Eu vejo SATC por duas coisas: diálogo fácil e figurino maravilhoso. Nunca parei realmente pra pensar nos dilemas morais, nem na época do original, nem agora. Fico reparando nos sapatos e na saia de tule que, no atual, veio em versão calda-de-noiva, e eu amei. Julguem-me. Foi então que minha amiga mais bem sucedida, linda, ruiva, que mora em Miami (Mi, te amo, olha no que deu) me disse que tava um pouco perdida no enredo e me mandou uma matéria do NY Times que me deixou totalmente perplexo sobre como o diálogo estava equivocado em diversos pontos.

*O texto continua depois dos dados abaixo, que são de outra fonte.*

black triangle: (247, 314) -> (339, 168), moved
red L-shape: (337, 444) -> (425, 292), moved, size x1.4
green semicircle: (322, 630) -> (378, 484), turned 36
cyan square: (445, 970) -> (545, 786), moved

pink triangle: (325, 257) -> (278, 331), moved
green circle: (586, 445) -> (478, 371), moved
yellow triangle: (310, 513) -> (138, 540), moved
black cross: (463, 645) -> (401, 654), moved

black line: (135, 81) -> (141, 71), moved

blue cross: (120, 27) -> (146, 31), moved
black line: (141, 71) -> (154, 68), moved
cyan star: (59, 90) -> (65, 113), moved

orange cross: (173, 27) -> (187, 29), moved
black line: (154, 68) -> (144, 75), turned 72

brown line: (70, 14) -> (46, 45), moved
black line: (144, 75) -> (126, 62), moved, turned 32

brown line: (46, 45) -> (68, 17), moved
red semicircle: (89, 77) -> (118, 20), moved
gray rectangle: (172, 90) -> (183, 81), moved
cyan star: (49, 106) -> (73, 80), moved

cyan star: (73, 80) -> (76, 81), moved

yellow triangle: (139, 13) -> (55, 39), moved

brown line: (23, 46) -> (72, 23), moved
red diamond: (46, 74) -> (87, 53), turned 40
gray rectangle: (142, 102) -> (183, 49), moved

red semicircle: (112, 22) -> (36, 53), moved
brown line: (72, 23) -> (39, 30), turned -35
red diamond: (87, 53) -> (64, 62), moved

Ilustração de Carlos Stefano

Embora o esforço deva ser mesmo reconhecido em termos de inclusão, a história precisa fazer sentido e ficou devendo neste sentido. Cynthia Nixon, a Miranda, se assumiu gay neste meio tempo, e exigiu mais representatividade para voltar. Porém, o drama que a personagem vive na série ficou extremamente forçado, como todo o enredo. Charlotte descobre nesta idade que não tem amigos negros, e sai em busca disso. A forma como Carrie, recém-viúva, e as outras encaram um podcast do qual ela faz parte, como se fosse algo de outro mundo, soa muito fake, desculpe. Onde elas estavam nos últimos 20 anos? 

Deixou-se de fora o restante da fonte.